How different the picture in her mind from Caleb, as he sat observing her! She had spoken of his free step. She was right in that. For years and years he never once had crossed that threshold at his own slow pace, but with a footfall made ready for her ear, and never had he, when his heart was heaviest, forgotten the light tread that was to render hers so cheerful and courageous.

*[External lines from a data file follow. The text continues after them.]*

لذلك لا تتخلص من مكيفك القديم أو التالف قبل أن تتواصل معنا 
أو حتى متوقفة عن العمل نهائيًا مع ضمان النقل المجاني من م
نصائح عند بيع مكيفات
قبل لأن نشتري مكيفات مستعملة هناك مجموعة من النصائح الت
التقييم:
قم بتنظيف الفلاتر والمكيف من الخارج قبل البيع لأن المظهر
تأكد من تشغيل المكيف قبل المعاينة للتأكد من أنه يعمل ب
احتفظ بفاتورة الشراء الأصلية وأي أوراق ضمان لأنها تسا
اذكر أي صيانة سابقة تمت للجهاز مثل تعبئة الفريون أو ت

"There we are," said Caleb, falling back a pace or two to form the better judgment of his work; "as near the real thing as sixpen'orth of halfpence is to sixpence. What a pity that the whole front of the house opens at once! If there was only a staircase in it now, and regular doors to the rooms to go in at! but that's the worst of my calling. I'm always fooling myself, and cheating myself."
"You are speaking quite softly. You are not tired, father?"
"Tired," echoed Caleb, with a great burst in his manner, "what should tire me, Bertha? I was never tired. What does it mean?"
To give the greater force to his words, he stopped himself in an imitation of two small stretching and yawning figures on the mantel-shelf, who were shown as in one eternal state of weariness from the waist upwards; and hummed a bit of a song. It was a drinking song, something about a sparkling bowl; and he sang it with an air of a devil-may-care voice, that made his face a thousand times more meager and more thoughtful than ever.
"What! you're singing, are you?" said Tackleton, the toy-seller for whom he worked, putting his head in at the door. "Go it! I can't sing."
Nobody would have thought that Tackleton could sing. He hadn't what is generally termed a singing face, by any means.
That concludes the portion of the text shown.